The one time pad (OTP) is a type of stream cipher that is a perfectly secure method of encryption. It's very simple to implement and is perfectly secure as long as the length of the key is greater than or equal to the length of the message. That's it's major downfall. However, it also requires that the key never be used more than once. This tutorial shows what happens when you re-use a key to encrypt more than one message. I also show how to uncover the plain-text of two messages that have been encrypted with the same key, without even knowing the key. I use a method called crib dragging.
Let's begin with a brief description of OTP and how it works. Let's take the following message and key:
message = "Hello World"
key = "supersecret"
If we convert both the message and key to hex strings, we get the following:
message = "48656c6c6f20576f726c64"
key = "7375706572736563726574"
If we do a simple
XOR of the two hex strings we get the following cipher-text:
cipher-text = "3b101c091d53320c000910"
If we XOR the cipher-text with the key, we can recover the plain-text. That's how OTP works. Without the key, you have no way of uncovering the plain-text.
Let's consider what happens when you have two messages encrypted with the same key. Take the following two messages and key:
message1 = "Hello World"
message2 = "the program"
key = "supersecret"
If we convert each message and the key to hex strings, and then encrypt each message using a simple XOR with the key, we'll get the following cipher-texts:
cipher-text1: "3b101c091d53320c000910"
cipher-text2: "071d154502010a04000419"
Let's say that all we have is the two cipher-texts and the knowledge that they were encrypted with a supposed OTP; however, they were both encrypted with the same key. To attack this encryption and uncover the plain-text, follow the steps below.
- Guess a word that might appear in one of the messages
- Encode the word from step 1 to a hex string
- XOR the two cipher-text messages
- XOR the hex string from step 2 at each position of the XOR of the two cipher-texts (from step 3)
- When the result from step 4 is readable text, we guess the English word and expand our crib search.

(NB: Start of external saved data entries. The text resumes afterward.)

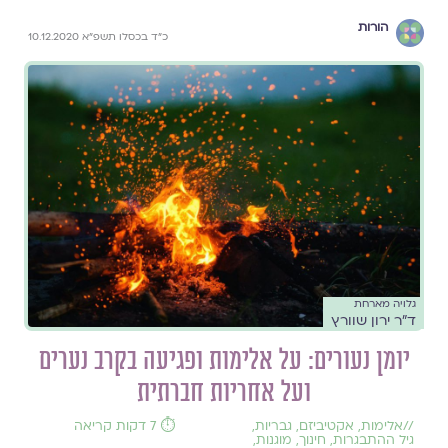
הורות
כ"ד בכסלו תשפ"א 10.12.2020
גלויה מארחת
ד"ר ירון שוורץ
יומן נעורים: על אלימות ופגיעה בקרב נערים
ועל אחריות חברתית
//
אלימות
,
אקטיביזם
,
גבריות
,
⏱️ 7 דקות קריאה
גיל ההתבגרות
,
חינוך
,
מוגנות
,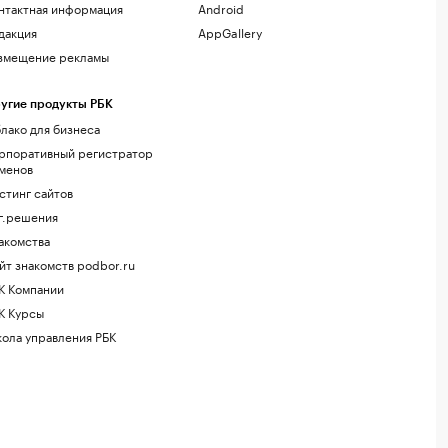
нтактная информация
Android
дакция
AppGallery
змещение рекламы
угие продукты РБК
лако для бизнеса
рпоративный регистратор
менов
стинг сайтов
г.решения
акомства
йт знакомств podbor.ru
К Компании
К Курсы
ола управления РБК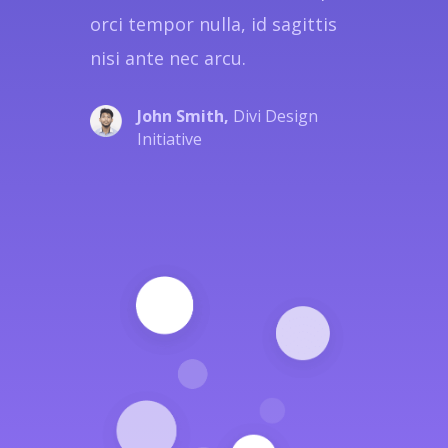
orci tempor nulla, id sagittis
nisi ante nec arcu.
John Smith,
Divi Design
Initiative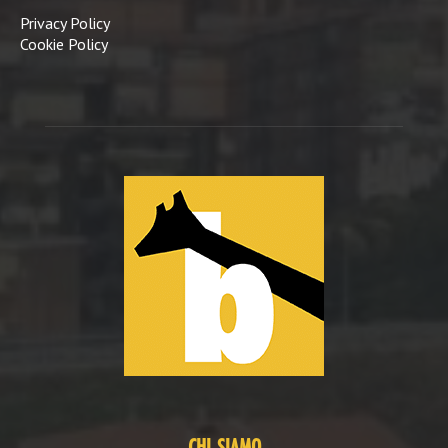
Privacy Policy
Cookie Policy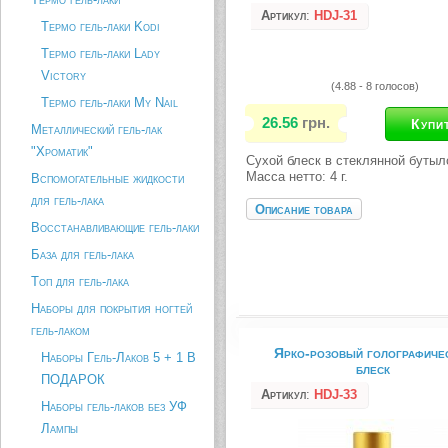
Артикул
:
HDJ-31
Термо гель-лаки Kodi
Термо гель-лаки Lady
Victory
(4.88 - 8 голосов)
Термо гель-лаки My Nail
26.56
грн.
Металлический гель-лак
"Хроматик"
Сухой блеск в стеклянной бутыл
Масса нетто: 4 г.
Вспомогательные жидкости
для гель-лака
Описание товара
Восстанавливающие гель-лаки
База для гель-лака
Топ для гель-лака
Наборы для покрытия ногтей
гель-лаком
Ярко-розовый голографиче
Наборы Гель-Лаков 5 + 1 В
блеск
ПОДАРОК
Артикул
:
HDJ-33
Наборы гель-лаков без УФ
Лампы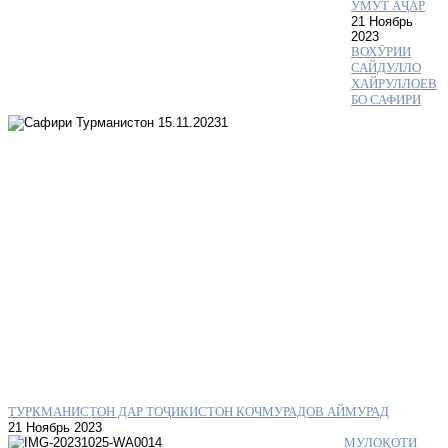
УМУТ АҶАР
21 Ноябрь
2023
ВОХӮРИИ
САЙДУЛЛО
ХАЙРУЛЛОЕВ
БО САФИРИ
ТУРКМАНИСТОН ДАР ТОҶИКИСТОН КОЧМУРАДОВ АЙМУРАД
21 Ноябрь 2023
МУЛОҚОТИ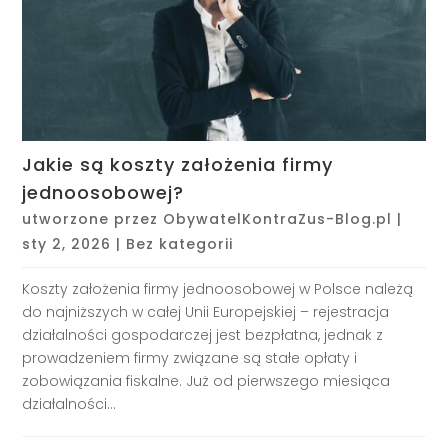
Jakie są koszty założenia firmy
jednoosobowej?
utworzone przez
ObywatelKontraZus-Blog.pl
|
sty 2, 2026
|
Bez kategorii
Koszty założenia firmy jednoosobowej w Polsce należą
do najniższych w całej Unii Europejskiej – rejestracja
działalności gospodarczej jest bezpłatna, jednak z
prowadzeniem firmy związane są stałe opłaty i
zobowiązania fiskalne. Już od pierwszego miesiąca
działalności...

- If the result is not readable text, we try an XOR of the crib word at the next position.
Step 1 seems difficult (guessing a word that might appear in one of the messages), but when you think about it, the word "the" is the most commonly used English word. So, we'll start with assuming "the" is in one of the messages. After encoding "the" as a hex string, we'll get "746865". That takes care of steps 1 and 2. If we XOR the two cipher-texts, we'll get the following result:
cipher-text1 XOR cipher-text2 = "3c0d094c1f523808000d09"
The next step is to XOR our crib word "746865" at each position of the XOR of the cipher-texts. What we'll do is slide "746865" along each position of "3c0d094c1f523808000d09" and analyze the result. After the first XOR, we get the following result:
3c0d094c1f523808000d09
XOR 746865
----------------------------------
48656c
When we convert the hex string "48656c" to ASCII, we get the following text, "Hel". This takes us to step 5 from above. Because this looks like readable text, we can assume that the word "the" is in the first position of one message. If we didn't get readable text, we would slide "746865 (the)" one position to the right and try again (and keep repeating until the end of 3c0d094c1f523808000d09).
Note that we don't know which message contains the word "the". It could be in either message1 or message2. Next, we need to guess what the word "Hel" is when fully expanded. It could be "Help", "Hello", etc. If we guess "Hello", we can convert "Hello" to a hex string, we get "". We then XOR it with the XOR of the two cipher-texts (just like we did with "the"). Here's the result:
3c0d094c1f523808000d09
XOR 48656c6c6f
----------------------------------
7468652070
"7468652070" when converted to ASCII, is "the p". We then repeat the process, guessing what "the p" might be when expanded and then XOR that result with the XOR of the cipher-texts. Granted, guessing what "the p" might expand to is not super easy, but you get the idea. If we were to guess "the program", convert it to a hex string, and XOR it with the XOR of the cipher-texts, we'll get "Hello World".
This is called crib dragging. My suggestion is to first try " the " (note the spaces before and after). Most cipher-texts that you'll try cracking will contain that word somewhere in the text. If the result of your crib drag yields gibberish, then you can be sure " the " isn't in either of the plain-text messages. So, try another commonly used English word or phrase and keep trying until the result yields something that looks like readable text. Then you can just expand your guess and keep XORing until you uncover the plain-text messages.
In a future blog post, I'll demonstrate an implementation of a crib drag in Scala.